■ **What you should do**:
For each record that follows, write out an identical copy.
BEGIN Source records
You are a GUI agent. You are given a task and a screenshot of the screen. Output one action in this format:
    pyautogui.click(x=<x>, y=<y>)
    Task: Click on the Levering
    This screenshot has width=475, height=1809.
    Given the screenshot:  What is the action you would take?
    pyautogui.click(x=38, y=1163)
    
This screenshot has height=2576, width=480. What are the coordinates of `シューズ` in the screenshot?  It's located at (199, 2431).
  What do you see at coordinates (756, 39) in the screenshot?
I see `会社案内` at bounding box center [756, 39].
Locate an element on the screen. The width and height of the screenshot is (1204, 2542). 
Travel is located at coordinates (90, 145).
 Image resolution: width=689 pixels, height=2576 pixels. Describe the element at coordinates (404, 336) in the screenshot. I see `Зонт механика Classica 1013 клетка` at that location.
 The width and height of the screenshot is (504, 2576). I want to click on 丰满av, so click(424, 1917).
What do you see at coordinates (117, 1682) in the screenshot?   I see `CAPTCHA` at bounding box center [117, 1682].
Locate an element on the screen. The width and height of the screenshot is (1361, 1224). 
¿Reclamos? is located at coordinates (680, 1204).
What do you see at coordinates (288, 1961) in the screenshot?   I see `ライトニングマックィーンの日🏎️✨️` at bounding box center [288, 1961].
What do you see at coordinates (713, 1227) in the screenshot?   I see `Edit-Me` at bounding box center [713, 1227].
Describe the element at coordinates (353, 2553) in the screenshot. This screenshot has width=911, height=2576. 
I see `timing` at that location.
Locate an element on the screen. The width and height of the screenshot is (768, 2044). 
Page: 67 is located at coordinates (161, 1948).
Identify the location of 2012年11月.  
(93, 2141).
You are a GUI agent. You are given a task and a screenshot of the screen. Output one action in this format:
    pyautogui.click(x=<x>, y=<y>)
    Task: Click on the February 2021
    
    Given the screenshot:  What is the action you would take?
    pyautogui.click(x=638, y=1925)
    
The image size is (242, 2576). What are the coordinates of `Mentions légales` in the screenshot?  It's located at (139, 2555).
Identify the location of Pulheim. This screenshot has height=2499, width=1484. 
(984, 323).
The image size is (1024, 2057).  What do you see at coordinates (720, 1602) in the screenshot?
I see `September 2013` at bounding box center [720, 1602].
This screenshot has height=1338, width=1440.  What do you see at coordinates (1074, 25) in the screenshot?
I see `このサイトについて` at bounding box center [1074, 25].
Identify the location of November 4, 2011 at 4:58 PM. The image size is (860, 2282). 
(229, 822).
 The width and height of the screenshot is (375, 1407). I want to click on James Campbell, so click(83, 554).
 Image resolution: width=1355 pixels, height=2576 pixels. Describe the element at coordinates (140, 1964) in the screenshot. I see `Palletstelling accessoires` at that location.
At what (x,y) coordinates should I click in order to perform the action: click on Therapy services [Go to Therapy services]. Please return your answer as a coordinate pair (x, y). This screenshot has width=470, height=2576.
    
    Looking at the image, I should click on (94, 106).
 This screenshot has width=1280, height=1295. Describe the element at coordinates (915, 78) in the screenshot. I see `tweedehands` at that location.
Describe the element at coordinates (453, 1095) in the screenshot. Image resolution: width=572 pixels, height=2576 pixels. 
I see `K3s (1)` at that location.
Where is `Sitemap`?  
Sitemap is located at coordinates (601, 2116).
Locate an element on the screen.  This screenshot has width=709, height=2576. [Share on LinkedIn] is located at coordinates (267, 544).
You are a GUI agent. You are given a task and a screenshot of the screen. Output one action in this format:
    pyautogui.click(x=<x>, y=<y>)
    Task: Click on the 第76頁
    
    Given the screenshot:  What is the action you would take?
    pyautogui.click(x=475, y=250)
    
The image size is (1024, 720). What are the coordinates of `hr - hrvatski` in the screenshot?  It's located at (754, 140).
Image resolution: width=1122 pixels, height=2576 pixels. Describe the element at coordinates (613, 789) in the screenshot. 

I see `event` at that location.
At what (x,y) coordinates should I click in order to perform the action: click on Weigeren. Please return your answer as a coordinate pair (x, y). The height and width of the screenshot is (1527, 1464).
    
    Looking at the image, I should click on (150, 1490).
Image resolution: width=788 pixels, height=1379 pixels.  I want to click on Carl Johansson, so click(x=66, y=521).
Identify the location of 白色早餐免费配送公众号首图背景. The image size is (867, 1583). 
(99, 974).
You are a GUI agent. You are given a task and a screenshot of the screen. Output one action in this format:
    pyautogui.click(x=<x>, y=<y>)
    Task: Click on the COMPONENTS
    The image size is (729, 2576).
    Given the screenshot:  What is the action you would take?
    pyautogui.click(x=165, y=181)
END Source records
■ **Answer to this problem**:
You are a GUI agent. You are given a task and a screenshot of the screen. Output one action in this format:
    pyautogui.click(x=<x>, y=<y>)
    Task: Click on the Levering
    This screenshot has width=475, height=1809.
    Given the screenshot:  What is the action you would take?
    pyautogui.click(x=38, y=1163)
    
This screenshot has height=2576, width=480. What are the coordinates of `シューズ` in the screenshot?  It's located at (199, 2431).
  What do you see at coordinates (756, 39) in the screenshot?
I see `会社案内` at bounding box center [756, 39].
Locate an element on the screen. The width and height of the screenshot is (1204, 2542). 
Travel is located at coordinates (90, 145).
 Image resolution: width=689 pixels, height=2576 pixels. Describe the element at coordinates (404, 336) in the screenshot. I see `Зонт механика Classica 1013 клетка` at that location.
 The width and height of the screenshot is (504, 2576). I want to click on 丰满av, so click(424, 1917).
What do you see at coordinates (117, 1682) in the screenshot?   I see `CAPTCHA` at bounding box center [117, 1682].
Locate an element on the screen. The width and height of the screenshot is (1361, 1224). 
¿Reclamos? is located at coordinates (680, 1204).
What do you see at coordinates (288, 1961) in the screenshot?   I see `ライトニングマックィーンの日🏎️✨️` at bounding box center [288, 1961].
What do you see at coordinates (713, 1227) in the screenshot?   I see `Edit-Me` at bounding box center [713, 1227].
Describe the element at coordinates (353, 2553) in the screenshot. This screenshot has width=911, height=2576. 
I see `timing` at that location.
Locate an element on the screen. The width and height of the screenshot is (768, 2044). 
Page: 67 is located at coordinates (161, 1948).
Identify the location of 2012年11月.  
(93, 2141).
You are a GUI agent. You are given a task and a screenshot of the screen. Output one action in this format:
    pyautogui.click(x=<x>, y=<y>)
    Task: Click on the February 2021
    
    Given the screenshot:  What is the action you would take?
    pyautogui.click(x=638, y=1925)
    
The image size is (242, 2576). What are the coordinates of `Mentions légales` in the screenshot?  It's located at (139, 2555).
Identify the location of Pulheim. This screenshot has height=2499, width=1484. 
(984, 323).
The image size is (1024, 2057).  What do you see at coordinates (720, 1602) in the screenshot?
I see `September 2013` at bounding box center [720, 1602].
This screenshot has height=1338, width=1440.  What do you see at coordinates (1074, 25) in the screenshot?
I see `このサイトについて` at bounding box center [1074, 25].
Identify the location of November 4, 2011 at 4:58 PM. The image size is (860, 2282). 
(229, 822).
 The width and height of the screenshot is (375, 1407). I want to click on James Campbell, so click(83, 554).
 Image resolution: width=1355 pixels, height=2576 pixels. Describe the element at coordinates (140, 1964) in the screenshot. I see `Palletstelling accessoires` at that location.
At what (x,y) coordinates should I click in order to perform the action: click on Therapy services [Go to Therapy services]. Please return your answer as a coordinate pair (x, y). This screenshot has width=470, height=2576.
    
    Looking at the image, I should click on (94, 106).
 This screenshot has width=1280, height=1295. Describe the element at coordinates (915, 78) in the screenshot. I see `tweedehands` at that location.
Describe the element at coordinates (453, 1095) in the screenshot. Image resolution: width=572 pixels, height=2576 pixels. 
I see `K3s (1)` at that location.
Where is `Sitemap`?  
Sitemap is located at coordinates (601, 2116).
Locate an element on the screen.  This screenshot has width=709, height=2576. [Share on LinkedIn] is located at coordinates (267, 544).
You are a GUI agent. You are given a task and a screenshot of the screen. Output one action in this format:
    pyautogui.click(x=<x>, y=<y>)
    Task: Click on the 第76頁
    
    Given the screenshot:  What is the action you would take?
    pyautogui.click(x=475, y=250)
    
The image size is (1024, 720). What are the coordinates of `hr - hrvatski` in the screenshot?  It's located at (754, 140).
Image resolution: width=1122 pixels, height=2576 pixels. Describe the element at coordinates (613, 789) in the screenshot. 

I see `event` at that location.
At what (x,y) coordinates should I click in order to perform the action: click on Weigeren. Please return your answer as a coordinate pair (x, y). The height and width of the screenshot is (1527, 1464).
    
    Looking at the image, I should click on (150, 1490).
Image resolution: width=788 pixels, height=1379 pixels.  I want to click on Carl Johansson, so click(x=66, y=521).
Identify the location of 白色早餐免费配送公众号首图背景. The image size is (867, 1583). 
(99, 974).
You are a GUI agent. You are given a task and a screenshot of the screen. Output one action in this format:
    pyautogui.click(x=<x>, y=<y>)
    Task: Click on the COMPONENTS
    The image size is (729, 2576).
    Given the screenshot:  What is the action you would take?
    pyautogui.click(x=165, y=181)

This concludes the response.